◆ Task ◆
Where the lines below hold images, skip those and copy every word exactly.

◆ The data ◆
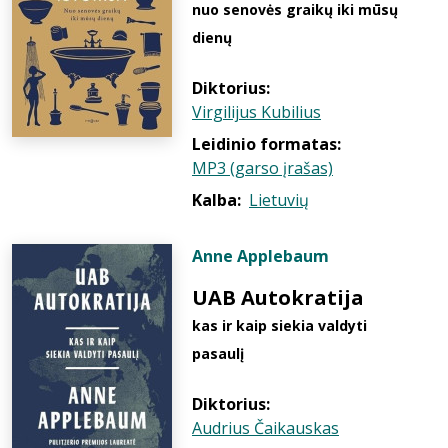
nuo senovės graikų iki mūsų
dienų
Diktorius:
Virgilijus Kubilius
Leidinio formatas:
MP3 (garso įrašas)
Kalba:
Lietuvių
Anne Applebaum
UAB Autokratija
kas ir kaip siekia valdyti
pasaulį
Diktorius:
Audrius Čaikauskas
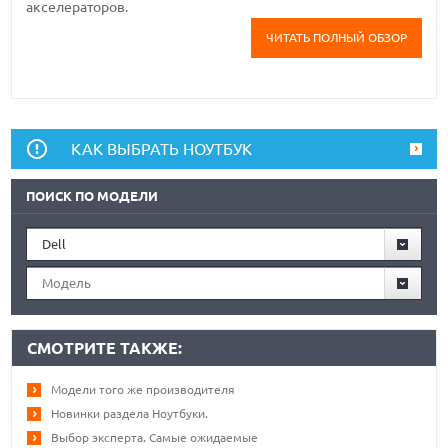
акселераторов.
ЧИТАТЬ ПОЛНЫЙ ОБЗОР
КАК ВЫБРАТЬ НОУТБУК
ПОИСК ПО МОДЕЛИ
Dell
Модель
СМОТРИТЕ ТАКЖЕ:
Модели того же производителя
Новинки раздела Ноутбуки.
Выбор эксперта. Самые ожидаемые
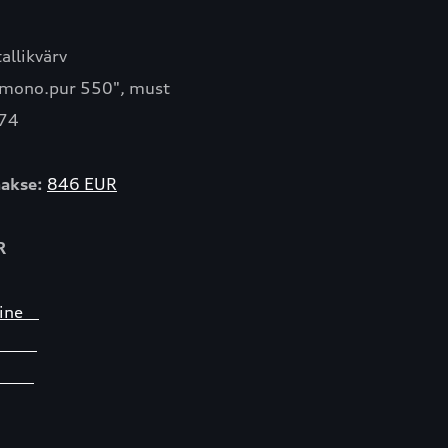
llikvärv
mono.pur 550", must
74
akse:
846 EUR
R
umine
ist
ii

◆ Task response ◆
nuo senovės graikų iki mūsų
dienų
Diktorius:
Virgilijus Kubilius
Leidinio formatas:
MP3 (garso įrašas)
Kalba:
Lietuvių
Anne Applebaum
UAB Autokratija
kas ir kaip siekia valdyti
pasaulį
Diktorius:
Audrius Čaikauskas
акселераторов.
ЧИТАТЬ ПОЛНЫЙ ОБЗОР
КАК ВЫБРАТЬ НОУТБУК
ПОИСК ПО МОДЕЛИ
Dell
Модель
СМОТРИТЕ ТАКЖЕ:
Модели того же производителя
Новинки раздела Ноутбуки.
Выбор эксперта. Самые ожидаемые
llikvärv
mono.pur 550", must
74
akse:
846 EUR
R
umine
ist
ii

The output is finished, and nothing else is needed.